Horseshoe Casino Baltimore uses a continuous shuffle machine at many blackjack tables. (Lloyd Fox, Baltimore Sun video)
Gambling novices might not notice the continuous shuffle machines sitting next to the green felt at three dozen Horseshoe Casino Baltimore blackjack tables. They are about the size of a small printer and make a barely audible clicking noise.
But serious players have taken heed. Anything that might tilt the balance between dealers and players in such a popular casino card game is considered significant in the industry.
In recent months, Horseshoe — joining many other casinos around the country — has introduced increasing numbers of continuous shuffle machines. By eliminating shuffling down time, the machines increase hands per hour by 20 percent or more. While some players say they prefer that quicker pace, the machines ultimately favor casinos' bottom lines by magnifying their slight statistical advantage.
They also make card counting impossible. The practice is employed successfully by a small minority of players, who try to calculate when favorable cards may be due and bet accordingly.

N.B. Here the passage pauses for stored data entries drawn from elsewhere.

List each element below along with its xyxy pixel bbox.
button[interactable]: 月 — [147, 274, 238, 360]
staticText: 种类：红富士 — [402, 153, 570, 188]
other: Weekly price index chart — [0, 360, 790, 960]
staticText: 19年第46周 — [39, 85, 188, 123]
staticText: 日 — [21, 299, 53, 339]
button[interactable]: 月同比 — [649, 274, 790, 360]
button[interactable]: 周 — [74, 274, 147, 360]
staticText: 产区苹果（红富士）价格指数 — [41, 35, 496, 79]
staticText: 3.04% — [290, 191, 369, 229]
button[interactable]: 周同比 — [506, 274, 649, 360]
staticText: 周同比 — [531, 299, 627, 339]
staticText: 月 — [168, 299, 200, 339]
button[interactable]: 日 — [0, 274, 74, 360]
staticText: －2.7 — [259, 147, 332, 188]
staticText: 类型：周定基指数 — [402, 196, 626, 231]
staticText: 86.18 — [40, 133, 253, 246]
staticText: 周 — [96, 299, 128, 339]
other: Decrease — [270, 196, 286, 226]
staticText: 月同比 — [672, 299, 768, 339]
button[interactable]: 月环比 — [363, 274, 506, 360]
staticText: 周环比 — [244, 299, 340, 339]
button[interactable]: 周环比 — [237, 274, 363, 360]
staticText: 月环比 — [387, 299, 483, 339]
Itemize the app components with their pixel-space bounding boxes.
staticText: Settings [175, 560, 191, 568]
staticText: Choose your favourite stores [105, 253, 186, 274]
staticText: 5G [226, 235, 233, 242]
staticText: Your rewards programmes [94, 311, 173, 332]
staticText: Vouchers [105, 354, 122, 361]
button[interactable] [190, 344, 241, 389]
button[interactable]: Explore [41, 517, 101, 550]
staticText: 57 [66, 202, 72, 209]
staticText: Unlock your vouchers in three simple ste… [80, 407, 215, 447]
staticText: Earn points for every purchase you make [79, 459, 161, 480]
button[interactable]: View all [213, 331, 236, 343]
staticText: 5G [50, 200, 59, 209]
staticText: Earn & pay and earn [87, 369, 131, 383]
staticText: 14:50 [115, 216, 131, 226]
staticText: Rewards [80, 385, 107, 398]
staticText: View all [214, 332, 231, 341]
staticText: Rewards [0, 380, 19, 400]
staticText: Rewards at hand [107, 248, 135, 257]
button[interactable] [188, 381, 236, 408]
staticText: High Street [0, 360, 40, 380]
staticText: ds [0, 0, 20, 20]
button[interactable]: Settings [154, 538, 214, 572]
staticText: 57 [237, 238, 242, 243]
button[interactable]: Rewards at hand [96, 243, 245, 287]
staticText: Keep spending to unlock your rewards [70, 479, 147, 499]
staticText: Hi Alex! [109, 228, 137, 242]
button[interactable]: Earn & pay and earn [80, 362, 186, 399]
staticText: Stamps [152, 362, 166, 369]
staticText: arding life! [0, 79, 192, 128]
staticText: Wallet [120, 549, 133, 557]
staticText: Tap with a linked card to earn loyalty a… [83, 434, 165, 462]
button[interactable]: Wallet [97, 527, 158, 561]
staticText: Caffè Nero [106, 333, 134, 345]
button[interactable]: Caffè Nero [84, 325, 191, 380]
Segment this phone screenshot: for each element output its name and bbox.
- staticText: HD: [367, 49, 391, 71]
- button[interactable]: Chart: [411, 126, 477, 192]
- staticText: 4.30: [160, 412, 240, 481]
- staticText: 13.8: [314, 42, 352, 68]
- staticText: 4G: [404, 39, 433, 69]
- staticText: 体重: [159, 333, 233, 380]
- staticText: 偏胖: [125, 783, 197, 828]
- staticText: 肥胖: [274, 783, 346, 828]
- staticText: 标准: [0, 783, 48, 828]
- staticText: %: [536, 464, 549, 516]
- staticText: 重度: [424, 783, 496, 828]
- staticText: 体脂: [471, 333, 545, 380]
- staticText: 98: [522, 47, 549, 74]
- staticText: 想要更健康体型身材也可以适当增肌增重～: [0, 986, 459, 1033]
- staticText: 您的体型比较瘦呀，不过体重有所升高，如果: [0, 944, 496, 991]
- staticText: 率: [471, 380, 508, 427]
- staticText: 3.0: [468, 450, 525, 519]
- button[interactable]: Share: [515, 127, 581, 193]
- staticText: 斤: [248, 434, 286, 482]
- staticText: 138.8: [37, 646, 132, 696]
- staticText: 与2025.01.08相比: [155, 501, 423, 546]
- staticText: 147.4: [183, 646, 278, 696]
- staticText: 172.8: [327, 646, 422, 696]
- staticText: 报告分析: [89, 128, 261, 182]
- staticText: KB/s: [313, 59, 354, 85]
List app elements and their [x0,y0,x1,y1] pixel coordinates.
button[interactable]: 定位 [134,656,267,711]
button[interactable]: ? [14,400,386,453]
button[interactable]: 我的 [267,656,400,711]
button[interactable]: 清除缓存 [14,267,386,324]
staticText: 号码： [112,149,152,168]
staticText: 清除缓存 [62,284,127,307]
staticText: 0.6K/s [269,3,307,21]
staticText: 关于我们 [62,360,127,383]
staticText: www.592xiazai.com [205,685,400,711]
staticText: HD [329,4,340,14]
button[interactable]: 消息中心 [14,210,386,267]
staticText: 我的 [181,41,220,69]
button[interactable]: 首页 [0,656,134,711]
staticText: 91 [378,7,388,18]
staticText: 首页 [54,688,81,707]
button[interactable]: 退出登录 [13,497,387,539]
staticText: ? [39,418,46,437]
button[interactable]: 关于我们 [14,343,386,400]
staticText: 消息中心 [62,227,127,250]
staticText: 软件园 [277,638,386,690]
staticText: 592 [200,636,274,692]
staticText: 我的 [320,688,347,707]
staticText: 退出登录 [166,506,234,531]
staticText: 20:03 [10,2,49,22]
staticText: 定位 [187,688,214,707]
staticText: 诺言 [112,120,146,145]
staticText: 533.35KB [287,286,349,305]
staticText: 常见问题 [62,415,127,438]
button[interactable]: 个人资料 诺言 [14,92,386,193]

"Continuous shuffling machines are becoming more prevalent," said Stanford Wong, a gambling strategist and author. "I'd rather not see them being used, but I accept them as being a legitimate casino countermeasure. I'm hoping that good casino customers avoid continuous shufflers. But if customers are willing to gamble large enough when those machines are being used, then the machines are here to stay."
Horseshoe said it now uses continuous shuffle machines at 36 of its 83 blackjack tables, meaning customers can choose whether or not to play with the machines.
"It's been around since before I got in the industry more than a decade ago," Horseshoe's general manager, Erin Chamberlin, said. "It just helps improve the speed of play."
At Horseshoe and many other casinos, continuous shufflers typically are used at low-limit tables — those where the minimum bets are $25 or less. They are not used in Horseshoe's high-limit room, in which minimum bets are typically $50 or $100.
"It's fairly typical to feature those machines outside of high-limit," Chamberlin said. "High-limit players tend to be a little bit more traditional."
Maryland Live, the state's largest casino, also uses continuous shufflers.
"The players seem to like them because there is no down time for shuffling or changing decks out — [it's] continuous play," the casino said in an emailed response to a Baltimore Sun query.
Before being used, the machines are tested by independent laboratories commissioned by state regulators and by gaming control staff in the field.
On Monday, Horseshoe was using machines manufactured by Bally Technologies of Las Vegas.
"From a security standpoint, the shuffler eliminates card counting and shuffle tracking, and ultimately helps reduce losses due to cheating," according to Bally's website.
The machines hold six decks. After a few hands, cards that have been played are reloaded by the dealer into the shuffler, which randomly integrates them with other cards. That ongoing shuffling — and mixing of discards with unplayed cards — eliminates card counting, which can otherwise offer a way for practiced players to come out ahead over time.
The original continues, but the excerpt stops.